Key insight: If a tool was renamed during conflict resolution (e.g., github_create_issue), vMCP translates it back to the original name (create_issue) when calling the backend.

Request Processing Pipeline

vMCP uses a middleware chain to process incoming requests. The chain is configured in pkg/vmcp/server/server.go.

Middleware Execution Order

Middleware is applied by wrapping handlers, so execution order is outer-to-inner:

Order	Middleware	Required	Purpose
1	Recovery	Always	Catches panics, returns HTTP 500
2	Authentication	Optional	Validates incoming JWT tokens (OIDC/Anonymous)
3	Authorization	Optional	Evaluates Cedar policies (composed with auth)
4	Audit	Optional	Logs request events for compliance
5	Discovery	Always	Aggregates backend capabilities per session
6	Backend Enrichment	Optional	Adds backend name to audit context
7	Telemetry	Optional	OpenTelemetry instrumentation

Discovery Middleware

The Discovery middleware (pkg/vmcp/discovery/middleware.go) is central to vMCP's multi-tenant design:

Initialize requests (no session ID): Discovers capabilities from all backends in the MCPGroup, stores routing table in session
Subsequent requests (with session ID): Retrieves cached capabilities from session

This lazy per-session discovery ensures:

Deterministic behavior within a session
Support for dynamic backends (Kubernetes)
No notification spam from redundant capability updates

Timeouts: Discovery has a 15-second timeout.
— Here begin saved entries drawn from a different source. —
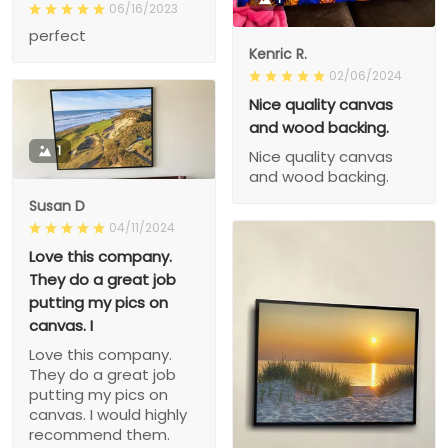
06/16/2023
perfect
Kenric R.
02/06/2024
Nice quality canvas
and wood backing.
1
Nice quality canvas
and wood backing.
Susan D
04/11/2024
Love this company.
They do a great job
putting my pics on
canvas. I
Love this company.
They do a great job
putting my pics on
canvas. I would highly
recommend them.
Timeout returns HTTP 504, discovery failure returns HTTP 503.

Backend Enrichment Middleware

When Audit is configured, the Backend Enrichment middleware (pkg/vmcp/server/backend_enrichment.go) parses the MCP request to determine which backend will handle it:

MCP Method	Lookup
`tools/call`	`name` → `RoutingTable.Tools`
`resources/read`	`uri` → `RoutingTable.Resources`
`prompts/get`	`name` → `RoutingTable.Prompts`

This enriches audit events with the backend name for better observability.
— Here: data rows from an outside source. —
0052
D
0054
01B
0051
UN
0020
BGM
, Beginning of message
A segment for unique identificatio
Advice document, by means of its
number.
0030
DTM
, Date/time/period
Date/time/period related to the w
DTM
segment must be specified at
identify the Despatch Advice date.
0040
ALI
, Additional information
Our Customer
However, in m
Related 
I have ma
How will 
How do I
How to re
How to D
Authentication Composition

When Authorization is configured, Authentication middleware is composed with MCP Parsing and Authorization:

Authentication → MCP Parsing → Authorization → Next Handler

This composition is created by pkg/vmcp/auth/factory/incoming.NewIncomingAuthMiddleware().

Implementation: pkg/vmcp/server/server.go, pkg/vmcp/discovery/middleware.go, pkg/vmcp/auth/factory/

Health Monitoring

vMCP monitors backend health with configurable intervals. Health status (healthy, degraded, unhealthy, unauthenticated, unknown) affects routing decisions and is reported in VirtualMCPServer status.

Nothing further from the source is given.